Todo el esfuerzo y el trabajo de tantos vecinos del magnífico Barrio de Gràcia que trabajan todo el año para conservar una de las pocas Fiestas populares que nos quedan en Barcelona, puede desaparecer por la actitud de un numeroso grupo de jóvenes, bien sean okupas, skins, o los que va sólo van a beber y fumar porros. Lo que se puede ver cada madrugada en las calles de Gràcia no es muy distinto a lo que se puede ver en los Sanfermines, en la Semana Grande de San Sebastián o de BIlbao y en las fiestas populares de muchos pueblos de España: una juventud que sólo sabe divertirse con la litrona en una mano y el porro en la otra.

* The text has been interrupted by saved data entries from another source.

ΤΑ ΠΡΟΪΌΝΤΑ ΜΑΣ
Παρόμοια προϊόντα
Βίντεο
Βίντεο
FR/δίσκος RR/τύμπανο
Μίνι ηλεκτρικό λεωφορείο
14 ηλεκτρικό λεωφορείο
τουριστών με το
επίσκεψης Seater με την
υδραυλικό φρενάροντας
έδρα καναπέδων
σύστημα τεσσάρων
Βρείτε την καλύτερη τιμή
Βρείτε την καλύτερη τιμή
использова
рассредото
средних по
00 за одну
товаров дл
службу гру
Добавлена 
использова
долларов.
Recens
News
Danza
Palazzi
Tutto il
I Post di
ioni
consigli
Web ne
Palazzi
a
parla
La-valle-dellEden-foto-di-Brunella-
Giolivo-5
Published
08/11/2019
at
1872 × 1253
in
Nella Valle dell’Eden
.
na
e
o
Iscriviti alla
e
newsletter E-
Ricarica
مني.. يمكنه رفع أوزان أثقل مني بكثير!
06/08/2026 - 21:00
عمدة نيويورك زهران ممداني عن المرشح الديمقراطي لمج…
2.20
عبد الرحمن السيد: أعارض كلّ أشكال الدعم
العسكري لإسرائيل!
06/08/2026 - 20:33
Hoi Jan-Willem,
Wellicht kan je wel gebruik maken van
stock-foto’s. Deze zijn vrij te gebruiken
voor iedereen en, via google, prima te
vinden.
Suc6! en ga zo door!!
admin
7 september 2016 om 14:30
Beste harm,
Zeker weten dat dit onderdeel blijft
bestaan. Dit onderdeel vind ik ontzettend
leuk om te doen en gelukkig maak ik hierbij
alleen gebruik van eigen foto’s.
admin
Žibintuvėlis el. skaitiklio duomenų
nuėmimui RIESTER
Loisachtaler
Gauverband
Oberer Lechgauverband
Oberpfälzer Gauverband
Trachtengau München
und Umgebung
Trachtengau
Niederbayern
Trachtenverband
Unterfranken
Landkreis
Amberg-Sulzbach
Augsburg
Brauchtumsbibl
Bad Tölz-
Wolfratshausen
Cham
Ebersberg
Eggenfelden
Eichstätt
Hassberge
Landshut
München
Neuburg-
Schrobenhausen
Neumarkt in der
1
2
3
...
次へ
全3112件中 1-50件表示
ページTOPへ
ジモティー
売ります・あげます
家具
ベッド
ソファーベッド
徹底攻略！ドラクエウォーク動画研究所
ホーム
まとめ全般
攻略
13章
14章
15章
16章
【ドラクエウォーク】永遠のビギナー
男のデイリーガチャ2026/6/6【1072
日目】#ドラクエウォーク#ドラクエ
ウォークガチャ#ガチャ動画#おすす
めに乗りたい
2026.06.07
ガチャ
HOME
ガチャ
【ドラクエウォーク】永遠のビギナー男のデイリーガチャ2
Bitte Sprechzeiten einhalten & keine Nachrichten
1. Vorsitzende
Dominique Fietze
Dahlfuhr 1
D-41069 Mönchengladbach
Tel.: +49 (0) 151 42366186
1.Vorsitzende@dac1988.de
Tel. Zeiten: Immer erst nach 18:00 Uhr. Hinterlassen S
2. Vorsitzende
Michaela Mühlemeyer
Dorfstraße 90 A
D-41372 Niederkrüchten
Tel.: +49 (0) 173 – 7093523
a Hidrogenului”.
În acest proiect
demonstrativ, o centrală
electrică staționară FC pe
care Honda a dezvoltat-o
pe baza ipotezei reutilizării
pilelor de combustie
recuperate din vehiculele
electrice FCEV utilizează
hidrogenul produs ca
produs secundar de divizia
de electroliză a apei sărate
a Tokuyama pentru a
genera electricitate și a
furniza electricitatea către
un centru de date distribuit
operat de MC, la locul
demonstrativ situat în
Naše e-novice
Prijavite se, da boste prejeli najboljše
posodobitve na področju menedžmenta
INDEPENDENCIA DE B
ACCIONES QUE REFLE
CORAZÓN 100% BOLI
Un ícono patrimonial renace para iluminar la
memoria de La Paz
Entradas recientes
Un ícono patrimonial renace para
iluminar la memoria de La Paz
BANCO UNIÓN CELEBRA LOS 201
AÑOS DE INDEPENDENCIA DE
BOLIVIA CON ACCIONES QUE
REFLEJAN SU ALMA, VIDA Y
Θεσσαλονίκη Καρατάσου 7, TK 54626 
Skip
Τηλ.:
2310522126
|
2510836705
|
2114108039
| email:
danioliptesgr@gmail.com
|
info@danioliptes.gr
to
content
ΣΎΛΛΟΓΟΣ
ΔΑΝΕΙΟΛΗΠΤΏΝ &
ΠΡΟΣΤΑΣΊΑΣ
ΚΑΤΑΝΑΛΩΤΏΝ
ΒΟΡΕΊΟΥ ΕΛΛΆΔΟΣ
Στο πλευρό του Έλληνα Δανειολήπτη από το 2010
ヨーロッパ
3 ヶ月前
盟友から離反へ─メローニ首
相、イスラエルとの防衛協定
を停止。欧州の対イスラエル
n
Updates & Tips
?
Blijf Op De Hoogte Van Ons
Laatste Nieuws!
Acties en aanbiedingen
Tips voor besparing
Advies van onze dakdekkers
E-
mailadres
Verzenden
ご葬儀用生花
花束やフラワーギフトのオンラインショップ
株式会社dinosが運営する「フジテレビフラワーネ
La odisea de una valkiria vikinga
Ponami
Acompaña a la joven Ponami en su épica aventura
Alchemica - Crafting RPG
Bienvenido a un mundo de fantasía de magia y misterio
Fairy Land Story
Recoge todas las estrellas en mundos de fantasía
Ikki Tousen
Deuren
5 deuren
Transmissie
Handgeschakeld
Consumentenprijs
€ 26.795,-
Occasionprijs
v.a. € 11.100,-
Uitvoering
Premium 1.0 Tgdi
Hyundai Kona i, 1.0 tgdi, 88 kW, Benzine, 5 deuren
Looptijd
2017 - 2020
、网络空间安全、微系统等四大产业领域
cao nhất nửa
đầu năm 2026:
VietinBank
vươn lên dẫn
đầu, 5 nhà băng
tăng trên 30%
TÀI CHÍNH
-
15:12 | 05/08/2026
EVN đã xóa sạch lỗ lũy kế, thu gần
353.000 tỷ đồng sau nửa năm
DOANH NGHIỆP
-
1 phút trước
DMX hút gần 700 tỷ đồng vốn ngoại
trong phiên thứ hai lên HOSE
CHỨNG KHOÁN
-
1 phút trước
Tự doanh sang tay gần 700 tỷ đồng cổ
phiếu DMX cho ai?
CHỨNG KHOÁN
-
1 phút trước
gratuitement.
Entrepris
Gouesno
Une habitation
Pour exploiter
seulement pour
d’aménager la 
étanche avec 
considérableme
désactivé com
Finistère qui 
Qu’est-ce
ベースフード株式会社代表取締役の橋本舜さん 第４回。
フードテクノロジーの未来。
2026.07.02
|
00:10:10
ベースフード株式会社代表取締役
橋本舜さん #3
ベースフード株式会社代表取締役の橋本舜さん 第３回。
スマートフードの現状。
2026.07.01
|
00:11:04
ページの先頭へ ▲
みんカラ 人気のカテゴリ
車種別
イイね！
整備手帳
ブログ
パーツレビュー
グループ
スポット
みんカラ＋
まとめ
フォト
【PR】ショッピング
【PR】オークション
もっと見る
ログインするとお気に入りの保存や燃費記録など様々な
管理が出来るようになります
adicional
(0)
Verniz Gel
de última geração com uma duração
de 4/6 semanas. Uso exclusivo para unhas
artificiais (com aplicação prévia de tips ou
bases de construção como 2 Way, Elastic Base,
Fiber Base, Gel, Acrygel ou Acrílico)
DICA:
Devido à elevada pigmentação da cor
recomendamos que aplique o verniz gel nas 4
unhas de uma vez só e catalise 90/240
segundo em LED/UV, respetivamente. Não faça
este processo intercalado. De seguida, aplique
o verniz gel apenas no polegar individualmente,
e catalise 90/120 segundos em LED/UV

Y yo me pregunto ¿dónde han aprendido estos jóvenes que para divertirse hay que estar colocado? ¿quizá en sus hogares con sus padres, en la calle o la escuela? Todos somos responsables de transmitir a las nuevas generaciones una forma de vivir y de divertirnos. Lo que usted lector puede ver, si se atreve a entrar por la madrugada en las estrechas y malolientes calles okupadas de Gràcia es un espectáculo muy preocupante, sobre todo cuando se piensa en el futuro de esos jóvenes, en lo que pueden apartar a nuestra sociedad y sobre todo por la atracción y mimetismo que provoca en otros más jóvenes.
Si nuestro Ayuntamiento no quiere que la Festa de Gràcia se convierta en los "Sanfermines de Barcelona" está a tiempo de poner remedio. Y hago un llamamiento a las Autoridades para que afrontemos el problema de cómo se divierten los jóvenes desde las discotecas a las fiestas desbokadas. Hay un gran abismo entre los jóvenes que estos días están en Colonia y los que cada noche dicen divertirse no sólo en Gràcia sino en casi todos los pueblos en fiestas. Reflexionemos, porque el futuro está en manos de los jóvenes.